The first Jewish barrister and contributions to the chancery jurisdiction - some thoughts from Professor David Graham QC

17 JAN 2011

Last Wednesday Professor David Graham QC was fortunate to be in the Royal Courts of Justice to witness the swearing in of a new Justice of the High Court, Mr Bernard Eder QC. For many years Sir Bernard (as he is now called) was a distinguished member of the commercial bar and was also an editor of Scrutton on Charter Parties and Bills of Lading. It was a happy occasion for his family and friends.

It is perhaps time to reflect on some of Sir Bernard's legal ancestors at the bar. Quite fortuitously Professor Graham has been looking into some of the activities of his hero Mr Basil Montagu QC (the father of English bankruptcy), in the early 1830s. At that time the campaign for the removal of Jewish civil disabilities was gaining momentum. At its forefront was Sir Isaac Lyon Goldsmid (banker - 13 January 1778 – 27 April 1859); it will be recalled that about this time Sir Isaac hosted a gathering at his home which was attended by, amongst others, Basil, as well as Mr Thomas Babington Macaulay (sometime Commissioner of Bankruptcy clerk - later 1st Baron Macaulay PC (25 October 1800 – 28 December 1859)).

On the position of the Jews Macaulay had once argued, "the points of difference between Christianity and Judaism have very much to do with a man's fitness to be a Bishop or a Rabbi.

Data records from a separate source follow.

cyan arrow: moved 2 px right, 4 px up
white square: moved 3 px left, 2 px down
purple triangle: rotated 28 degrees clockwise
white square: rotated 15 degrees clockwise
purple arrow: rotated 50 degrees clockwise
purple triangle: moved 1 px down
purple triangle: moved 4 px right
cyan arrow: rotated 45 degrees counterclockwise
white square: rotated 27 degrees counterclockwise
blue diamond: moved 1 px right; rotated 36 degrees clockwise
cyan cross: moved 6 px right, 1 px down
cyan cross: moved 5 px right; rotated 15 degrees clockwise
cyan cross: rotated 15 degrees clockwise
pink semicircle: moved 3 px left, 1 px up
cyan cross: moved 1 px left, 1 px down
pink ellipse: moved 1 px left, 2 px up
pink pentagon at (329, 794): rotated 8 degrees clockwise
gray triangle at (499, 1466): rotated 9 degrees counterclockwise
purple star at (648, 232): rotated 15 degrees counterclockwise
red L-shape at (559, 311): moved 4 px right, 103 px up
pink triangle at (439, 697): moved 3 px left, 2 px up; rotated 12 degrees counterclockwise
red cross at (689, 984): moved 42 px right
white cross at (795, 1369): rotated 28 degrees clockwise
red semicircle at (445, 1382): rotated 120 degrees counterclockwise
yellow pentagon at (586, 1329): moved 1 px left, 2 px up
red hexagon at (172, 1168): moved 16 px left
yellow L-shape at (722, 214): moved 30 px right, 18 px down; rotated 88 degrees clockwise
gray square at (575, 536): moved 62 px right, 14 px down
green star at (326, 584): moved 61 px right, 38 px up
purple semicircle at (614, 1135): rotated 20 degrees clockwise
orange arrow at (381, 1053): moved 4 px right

But they have no more to do with his fitness to be a magistrate, a legislator, or a minister of finance than with his fitness to be a cobbler."

It has also come to Professor Graham's attention that shortly before the Goldsmid gathering a treatise on the disability of the Jews had been published by Mr John Eilijah Blunt (sometime Commissioner of Bankrupts and barrister).

It is almost certain that one of the Goldsmid's sons, Mr Francis Henry Goldsmid (1 May 1808 – 2 May 1878) was present at the gathering. He to, like Basil and Macaulay, published several articles on the subject of Jewish emancipation. However, he deserves to be remembered in particular for his decision to become a barrister. He achieved his ambition when he was called to the Bar at Lincoln's Inn on the 31 January 1833. As Alderman has noted in the ODNB, he refused to take the oath, "on the true Christian faith" and was instead permitted to use the Hebrew bible. The Law List indicates that from 1833 until 1839 Goldsmid had chambers at 3 New Square, Lincoln's Inn and from 1840 until 1859 in 5 Stone Buildings whereupon he moved to 14 Portland Place, W1. As yet relatively little is know of his work at the Chancery bar, but he must have been sufficiently successful to be given silk in 1858.

It is Professor Graham's intention to do further research into Goldsmid's legal career, which, as far as we are aware has not been discussed in any sources, except a memoir of him that was published in 1882. This contains a portrait of him.

Professor Graham is also looking at the legal careers of other Jewish barristers at the time. He is particularly fascinated by the activities in the community of Sir George Jessel (13 February 1824 – 21 March 1883), later Master of the Rolls and great exponent of equity. It was Jessel who drafted the constitution of the new Jews' College which was established in the mid-1850s. To him and others Professor Graham will soon return.